Of all the provisions of the federal health care reform law, the health insurance mandate is the most publicized and controversial. But one of health care reform’s lesser-known buzzwords, “accountable care organizations,” has the potential to dramatically change the health care landscape.
Accountable care organizations (ACOs) are networks of providers that include physicians, other clinicians and hospitals. Together, they commit to providing care and sharing accountability for the cost and quality of care for Medicare patients, according to the National Institute for Health Care Reform.
ACOs are featured in the health care reform law; in March 2011, the U.S. Department of Health and Human Services proposed the rules that will govern them. The expectation is that these networks will improve and streamline care for Medicare recipients — and save money.
How do ACOs work?
Doctors and health care facilities can form ACO networks voluntarily. Each ACO must care for at least 5,000 Medicare beneficiaries, and their success will be measured across these categories:
- Patient and caregiver experiences.
- Care coordination.
- Patient safety.
- Preventive health.
- Care for elderly and at-risk populations.
ACOs must meet those standards and saving money while doing it. If an ACO manages to save the Medicare program money while adhering to the required standards, it gets to keep some of that savings. ACOs that do not meet performance standards could lose their savings benefits as well as their place in the program.
How can ACOs save money?
To be rewarded, ACOs must figure out ways to cut costs while maintaining high standards for care. How is that possible?
According to the Department of Health and Human Services, ACOs can reduce costs by working together to make sure patients get the right care at the right time. For example, by making sure a patient meets regularly with a primary care doctor to detect health problems early, an ACO could save that patient (and Medicare) an expensive trip to the emergency room. Moreover, according to the National Institute for Health Care Reform, having a group of providers working together could result in more efficient care — and cut out unnecessary or duplicate treatments.
Uneasy about ACOs
The ACO initiative is scheduled to launch in January 2012, but the race to form ACOs has already begun, according to Kaiser Health News. But, along with the government’s optimism for the program, opponents have concerns about unrealistic expectations and the pressure the program places on doctors.
With so many baby boomers entering the Medicare system, many wonder whether this government-administered health care program will wreak even more havoc on the nation’s debt. The Department of Health and Human Services claims that rewarding a focus on patient needs will save as much as $960 million over three years for the Medicare program.

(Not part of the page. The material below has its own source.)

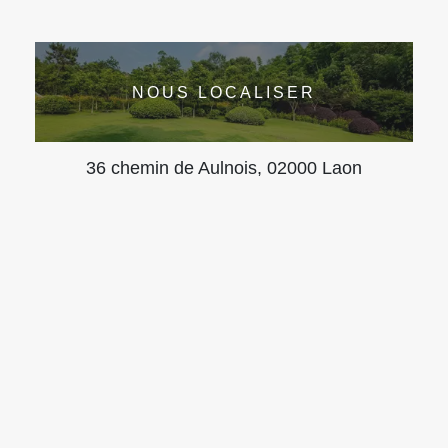
NOUS LOCALISER
36 chemin de Aulnois, 02000 Laon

But in a March 2011 article, Kaiser Health News points out that this optimistic estimate may not solve Medicare’s cost problems, as it is just a fraction of what is spent on Medicare. In fact, the article says, the ACO program provides “good political cover” for an experiment that likely will not pay off for years.

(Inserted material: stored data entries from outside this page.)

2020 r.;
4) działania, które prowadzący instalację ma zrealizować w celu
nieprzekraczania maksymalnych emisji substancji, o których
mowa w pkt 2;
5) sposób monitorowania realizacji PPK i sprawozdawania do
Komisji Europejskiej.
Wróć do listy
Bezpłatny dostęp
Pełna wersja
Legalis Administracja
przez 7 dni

Health care providers also have concerns about the program. Unlike with health maintenance organizations (HMOs), ACO patients are free to see out-of-network doctors, according to Kaiser Health News. ACOs must maintain a minimum number of patients to ensure they can reap savings — but if patients are visiting doctors not involved in their program, their numbers could fluctuate. Moreover, no matter how much effort an ACO puts into a patient’s care plan, the patient simply could go elsewhere.
Another controversial component of these new networks is the question of who can become an ACO patient, according to Kaiser Health News. This is a great concern for providers because, despite their best efforts to control costs, they simply may end up with a lot of sick patients who need expensive care.